[Structured page parsing data]
------------------------

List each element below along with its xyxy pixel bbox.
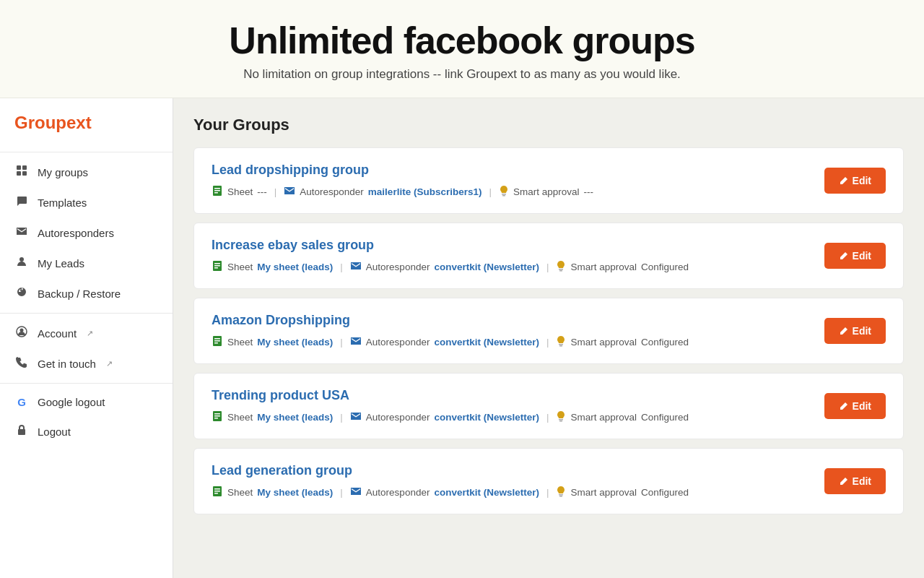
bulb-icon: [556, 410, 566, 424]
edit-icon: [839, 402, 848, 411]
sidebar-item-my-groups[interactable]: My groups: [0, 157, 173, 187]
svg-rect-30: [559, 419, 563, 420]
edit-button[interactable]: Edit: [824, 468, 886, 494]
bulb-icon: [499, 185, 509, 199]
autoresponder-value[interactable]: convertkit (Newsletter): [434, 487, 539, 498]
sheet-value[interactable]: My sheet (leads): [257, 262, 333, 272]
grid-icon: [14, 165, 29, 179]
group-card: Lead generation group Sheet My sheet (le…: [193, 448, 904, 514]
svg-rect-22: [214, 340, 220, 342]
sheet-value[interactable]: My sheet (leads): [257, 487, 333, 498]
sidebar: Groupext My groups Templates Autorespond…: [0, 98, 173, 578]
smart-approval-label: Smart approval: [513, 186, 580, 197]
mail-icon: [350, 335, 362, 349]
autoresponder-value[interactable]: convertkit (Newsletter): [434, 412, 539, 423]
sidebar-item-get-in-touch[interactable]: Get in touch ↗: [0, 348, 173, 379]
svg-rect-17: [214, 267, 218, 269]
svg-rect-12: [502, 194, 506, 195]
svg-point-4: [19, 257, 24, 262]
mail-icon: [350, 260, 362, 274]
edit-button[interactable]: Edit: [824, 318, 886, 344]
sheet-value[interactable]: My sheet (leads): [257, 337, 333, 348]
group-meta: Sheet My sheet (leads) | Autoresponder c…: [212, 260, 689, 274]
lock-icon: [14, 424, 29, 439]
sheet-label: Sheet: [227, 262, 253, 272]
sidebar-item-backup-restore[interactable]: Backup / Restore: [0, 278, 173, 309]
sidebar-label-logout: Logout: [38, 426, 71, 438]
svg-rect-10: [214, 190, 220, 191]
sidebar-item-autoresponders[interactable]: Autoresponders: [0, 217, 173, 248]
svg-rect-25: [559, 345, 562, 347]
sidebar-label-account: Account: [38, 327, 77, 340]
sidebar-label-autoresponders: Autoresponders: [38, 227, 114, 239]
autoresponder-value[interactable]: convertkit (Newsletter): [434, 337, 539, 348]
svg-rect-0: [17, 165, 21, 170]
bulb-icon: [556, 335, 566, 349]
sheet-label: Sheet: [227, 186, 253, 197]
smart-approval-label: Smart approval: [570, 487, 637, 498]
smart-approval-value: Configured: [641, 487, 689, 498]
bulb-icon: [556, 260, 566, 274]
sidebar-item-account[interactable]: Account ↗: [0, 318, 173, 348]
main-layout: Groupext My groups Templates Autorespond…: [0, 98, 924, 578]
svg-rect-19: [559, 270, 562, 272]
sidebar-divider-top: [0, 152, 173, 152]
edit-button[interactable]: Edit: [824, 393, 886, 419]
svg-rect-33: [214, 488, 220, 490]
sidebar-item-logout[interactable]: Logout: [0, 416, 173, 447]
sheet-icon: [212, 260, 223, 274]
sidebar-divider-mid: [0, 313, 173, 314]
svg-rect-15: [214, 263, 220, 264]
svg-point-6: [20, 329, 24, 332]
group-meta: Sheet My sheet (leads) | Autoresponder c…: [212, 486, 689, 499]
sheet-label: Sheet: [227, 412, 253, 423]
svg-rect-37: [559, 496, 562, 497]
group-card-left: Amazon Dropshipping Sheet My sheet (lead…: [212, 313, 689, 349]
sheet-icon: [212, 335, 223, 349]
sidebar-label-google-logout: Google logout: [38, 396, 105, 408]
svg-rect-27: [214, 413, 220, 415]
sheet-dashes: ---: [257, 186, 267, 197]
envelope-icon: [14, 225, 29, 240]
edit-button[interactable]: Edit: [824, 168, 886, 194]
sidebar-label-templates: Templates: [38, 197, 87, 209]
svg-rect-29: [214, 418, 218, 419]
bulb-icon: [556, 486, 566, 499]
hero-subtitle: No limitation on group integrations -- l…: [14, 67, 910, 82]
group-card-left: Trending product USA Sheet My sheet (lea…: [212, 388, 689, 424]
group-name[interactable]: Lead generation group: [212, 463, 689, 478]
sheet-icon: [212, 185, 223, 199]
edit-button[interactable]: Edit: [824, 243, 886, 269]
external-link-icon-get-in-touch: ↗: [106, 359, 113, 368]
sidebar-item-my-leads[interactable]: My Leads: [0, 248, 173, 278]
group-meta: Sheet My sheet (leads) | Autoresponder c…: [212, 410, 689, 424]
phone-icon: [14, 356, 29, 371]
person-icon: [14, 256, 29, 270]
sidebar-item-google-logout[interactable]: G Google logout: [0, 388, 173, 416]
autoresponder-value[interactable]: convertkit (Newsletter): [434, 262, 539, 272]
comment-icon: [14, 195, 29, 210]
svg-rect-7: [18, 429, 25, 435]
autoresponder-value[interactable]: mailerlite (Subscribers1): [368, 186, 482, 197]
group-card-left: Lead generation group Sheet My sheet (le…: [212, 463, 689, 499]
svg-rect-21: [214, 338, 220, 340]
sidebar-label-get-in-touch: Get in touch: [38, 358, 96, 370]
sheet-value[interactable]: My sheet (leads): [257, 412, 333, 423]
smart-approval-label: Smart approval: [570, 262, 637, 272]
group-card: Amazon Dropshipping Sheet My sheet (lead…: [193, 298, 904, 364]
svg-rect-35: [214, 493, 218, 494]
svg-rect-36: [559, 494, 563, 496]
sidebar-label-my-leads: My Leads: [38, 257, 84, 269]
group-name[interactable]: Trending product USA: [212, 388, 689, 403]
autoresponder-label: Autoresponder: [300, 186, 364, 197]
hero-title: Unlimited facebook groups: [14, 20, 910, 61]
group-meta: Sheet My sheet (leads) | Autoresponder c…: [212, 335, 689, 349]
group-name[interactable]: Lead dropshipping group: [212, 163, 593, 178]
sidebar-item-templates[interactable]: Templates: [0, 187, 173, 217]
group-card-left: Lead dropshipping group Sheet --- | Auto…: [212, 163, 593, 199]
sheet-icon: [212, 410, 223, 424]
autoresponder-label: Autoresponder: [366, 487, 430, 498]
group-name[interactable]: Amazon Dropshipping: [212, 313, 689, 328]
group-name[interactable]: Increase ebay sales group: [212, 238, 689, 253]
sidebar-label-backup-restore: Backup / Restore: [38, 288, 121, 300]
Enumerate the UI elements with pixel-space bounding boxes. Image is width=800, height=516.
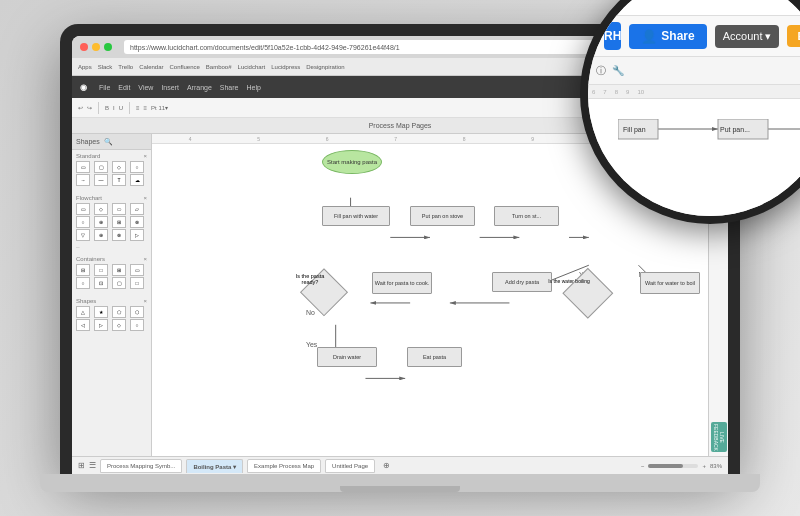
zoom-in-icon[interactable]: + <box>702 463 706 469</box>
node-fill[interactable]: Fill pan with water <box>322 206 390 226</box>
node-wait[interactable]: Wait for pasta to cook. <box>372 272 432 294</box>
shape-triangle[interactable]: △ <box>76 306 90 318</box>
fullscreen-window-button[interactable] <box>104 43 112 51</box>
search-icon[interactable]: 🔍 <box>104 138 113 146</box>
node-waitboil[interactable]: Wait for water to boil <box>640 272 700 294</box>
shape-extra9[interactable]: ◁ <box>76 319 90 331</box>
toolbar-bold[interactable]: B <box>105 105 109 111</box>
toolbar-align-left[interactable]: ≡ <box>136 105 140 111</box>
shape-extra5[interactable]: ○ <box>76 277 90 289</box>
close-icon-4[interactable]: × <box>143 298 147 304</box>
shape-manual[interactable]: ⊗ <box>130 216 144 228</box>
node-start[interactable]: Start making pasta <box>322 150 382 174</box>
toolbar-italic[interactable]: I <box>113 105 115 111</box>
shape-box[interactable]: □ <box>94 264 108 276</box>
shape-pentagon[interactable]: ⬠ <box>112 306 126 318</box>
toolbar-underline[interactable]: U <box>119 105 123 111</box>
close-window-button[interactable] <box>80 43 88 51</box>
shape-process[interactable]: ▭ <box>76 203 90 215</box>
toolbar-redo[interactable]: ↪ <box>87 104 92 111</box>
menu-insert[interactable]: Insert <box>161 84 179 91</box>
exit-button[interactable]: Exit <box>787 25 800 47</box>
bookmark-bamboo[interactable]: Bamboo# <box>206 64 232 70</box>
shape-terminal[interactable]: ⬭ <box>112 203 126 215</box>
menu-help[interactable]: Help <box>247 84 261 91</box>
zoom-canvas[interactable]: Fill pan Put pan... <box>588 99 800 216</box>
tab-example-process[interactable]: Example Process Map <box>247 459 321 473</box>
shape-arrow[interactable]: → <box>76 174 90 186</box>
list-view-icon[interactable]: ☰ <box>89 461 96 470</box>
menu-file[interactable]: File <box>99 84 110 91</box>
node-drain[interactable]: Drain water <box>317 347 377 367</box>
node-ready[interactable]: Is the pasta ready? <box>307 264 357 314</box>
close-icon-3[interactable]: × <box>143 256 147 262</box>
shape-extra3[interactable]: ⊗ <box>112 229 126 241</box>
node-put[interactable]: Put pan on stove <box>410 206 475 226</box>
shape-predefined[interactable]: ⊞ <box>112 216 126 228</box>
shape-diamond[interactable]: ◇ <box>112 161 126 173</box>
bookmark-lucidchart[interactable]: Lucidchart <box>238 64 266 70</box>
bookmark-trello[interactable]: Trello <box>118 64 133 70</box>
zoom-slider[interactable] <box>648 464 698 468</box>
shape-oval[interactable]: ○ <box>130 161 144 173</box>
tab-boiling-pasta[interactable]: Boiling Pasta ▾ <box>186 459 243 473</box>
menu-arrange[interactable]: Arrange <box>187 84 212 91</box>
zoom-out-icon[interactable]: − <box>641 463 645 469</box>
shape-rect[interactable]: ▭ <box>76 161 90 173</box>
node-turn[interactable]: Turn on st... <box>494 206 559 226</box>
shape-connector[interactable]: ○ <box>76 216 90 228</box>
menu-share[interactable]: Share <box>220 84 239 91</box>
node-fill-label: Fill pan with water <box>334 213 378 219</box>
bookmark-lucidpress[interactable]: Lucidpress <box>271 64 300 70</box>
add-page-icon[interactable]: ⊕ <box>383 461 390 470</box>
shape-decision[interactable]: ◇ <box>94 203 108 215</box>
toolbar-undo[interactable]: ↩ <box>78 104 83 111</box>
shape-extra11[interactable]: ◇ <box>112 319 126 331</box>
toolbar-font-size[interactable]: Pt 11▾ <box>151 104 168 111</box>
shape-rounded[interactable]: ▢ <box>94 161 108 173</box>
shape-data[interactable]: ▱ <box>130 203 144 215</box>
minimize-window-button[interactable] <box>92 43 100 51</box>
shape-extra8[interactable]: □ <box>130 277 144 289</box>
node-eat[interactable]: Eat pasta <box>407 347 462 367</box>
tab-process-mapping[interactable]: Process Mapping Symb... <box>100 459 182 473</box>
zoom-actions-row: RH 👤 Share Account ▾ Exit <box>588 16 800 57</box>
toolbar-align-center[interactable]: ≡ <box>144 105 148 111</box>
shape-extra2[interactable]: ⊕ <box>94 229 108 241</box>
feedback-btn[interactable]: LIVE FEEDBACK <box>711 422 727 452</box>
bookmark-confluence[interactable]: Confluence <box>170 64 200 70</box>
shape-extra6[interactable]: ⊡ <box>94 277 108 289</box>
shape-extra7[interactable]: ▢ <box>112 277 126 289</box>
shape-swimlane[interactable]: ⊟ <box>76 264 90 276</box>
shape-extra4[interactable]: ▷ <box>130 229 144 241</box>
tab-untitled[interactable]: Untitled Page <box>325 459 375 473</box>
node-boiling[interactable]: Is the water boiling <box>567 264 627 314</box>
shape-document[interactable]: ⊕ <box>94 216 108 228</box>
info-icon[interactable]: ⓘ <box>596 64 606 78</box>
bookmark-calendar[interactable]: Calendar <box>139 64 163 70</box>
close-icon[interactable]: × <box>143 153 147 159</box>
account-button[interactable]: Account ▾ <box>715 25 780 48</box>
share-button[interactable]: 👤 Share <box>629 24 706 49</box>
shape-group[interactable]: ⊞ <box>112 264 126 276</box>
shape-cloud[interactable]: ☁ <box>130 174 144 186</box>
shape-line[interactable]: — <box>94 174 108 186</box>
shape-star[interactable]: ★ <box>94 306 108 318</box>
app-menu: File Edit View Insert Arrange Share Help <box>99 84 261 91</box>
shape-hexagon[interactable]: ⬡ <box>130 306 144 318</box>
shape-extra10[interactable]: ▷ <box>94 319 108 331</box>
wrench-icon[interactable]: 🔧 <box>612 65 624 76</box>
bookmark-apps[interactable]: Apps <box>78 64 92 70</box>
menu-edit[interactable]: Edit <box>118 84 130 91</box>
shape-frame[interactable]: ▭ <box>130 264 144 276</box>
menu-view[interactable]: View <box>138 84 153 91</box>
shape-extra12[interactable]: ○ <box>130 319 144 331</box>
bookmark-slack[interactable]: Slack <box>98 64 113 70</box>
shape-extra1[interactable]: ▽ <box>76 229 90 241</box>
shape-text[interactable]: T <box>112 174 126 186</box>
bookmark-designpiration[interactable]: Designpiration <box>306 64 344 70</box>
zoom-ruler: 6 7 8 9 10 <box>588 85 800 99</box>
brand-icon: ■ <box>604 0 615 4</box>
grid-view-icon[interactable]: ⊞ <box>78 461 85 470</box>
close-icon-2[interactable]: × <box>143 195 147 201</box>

------------------------

• [ASSIGNMENT]:
Look through the records above and please copy every line in which the string "autoresponders" occurs.

• [SOLUTION FOR THIS PROBLEM]:
sidebar-item-autoresponders[interactable]: Autoresponders: [0, 217, 173, 248]
sidebar-label-autoresponders: Autoresponders: [38, 227, 114, 239]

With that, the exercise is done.